Le PPWR n’interdit pas les PFAS, il fixe des seuils à ne pas dépasser
Le PPWR n’interdit pas totalement la présence de PFAS dans les emballages alimentaires. À partir du 12 août 2026, seuls les emballages dépassant les seuils fixés à l’article 5 ne pourront plus être mis sur le marché européen. Ces limites concernent l’ensemble des PFAS, qu’ils soient ajoutés intentionnellement ou présents de manière non intentionnelle. Les seuils sont les suivants :
- 25 ppb pour un PFAS analysé individuellement ;
- 250 ppb pour la somme des PFAS ciblés ;
- 50 ppm pour le fluor total (PFAS polymères compris), avec obligation de démontrer l’origine du fluor lorsque cette valeur est dépassée.
Autrement dit, une simple déclaration d’absence d’ajout intentionnel ne permettra plus, à elle seule, de démontrer la conformité d’un emballage.
La Commission européenne et la DGCCRF n’adoptent pas la même approche
En l’absence de méthode d’essai harmonisée au niveau européen, la Commission recommande une approche progressive :
- si le fluor total est inférieur à 50 ppm, aucune analyse complémentaire n’est, en principe, nécessaire ;
- si ce seuil est dépassé, des analyses ciblées des PFAS devront être réalisées afin de vérifier le respect des limites réglementaires.

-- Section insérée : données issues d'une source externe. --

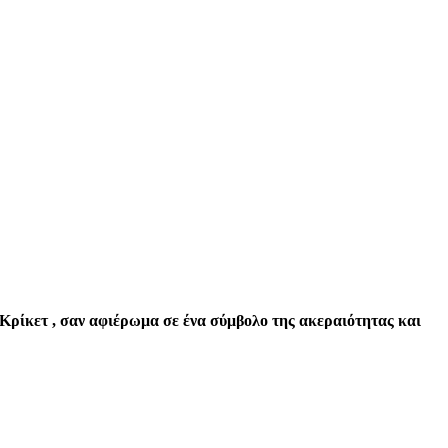
ι Κρίκετ , σαν αφιέρωμα σε ένα σύμβολο της ακεραιότητας και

Toutefois, cette position n’est pas partagée par toutes les autorités nationales.
En France, la DGCCRF considère que la mesure du fluor total ne suffit pas à démontrer la conformité au PPWR. Elle préconise de réaliser systématiquement des analyses ciblées des PFAS, en complément de la mesure du fluor total.
Cette différence d’interprétation est importante, car elle pourrait conduire à des attentes différentes selon les autorités de contrôle compétentes.
Que doivent faire les entreprises ?
Même si une méthode harmonisée est encore en préparation, plusieurs actions peuvent être engagées dès maintenant. Les fabricants, importateurs, distributeurs et utilisateurs d’emballages alimentaires ont tout intérêt à :
- identifier les emballages concernés ;
- interroger leurs fournisseurs sur leur stratégie de démonstration de conformité ;
- vérifier si des analyses de fluor total et de PFAS ciblés sont disponibles ;
- préparer la documentation technique et la Déclaration de Conformité PPWR ;
- anticiper les contrôles des autorités nationales.
Il est également important de rappeler que pour le moment aucune période d’écoulement des stocks n’est prévue. Les emballages alimentaires commercialisés à partir du 12 août 2026 devront être conformes aux nouvelles exigences, y compris lorsqu’ils intègrent des matières recyclées.
Les lignes directrices apportent ainsi des clarifications utiles, mais les différences d’interprétation entre autorités nationales soulignent l’importance de sécuriser dès maintenant les preuves de conformité et la documentation associée.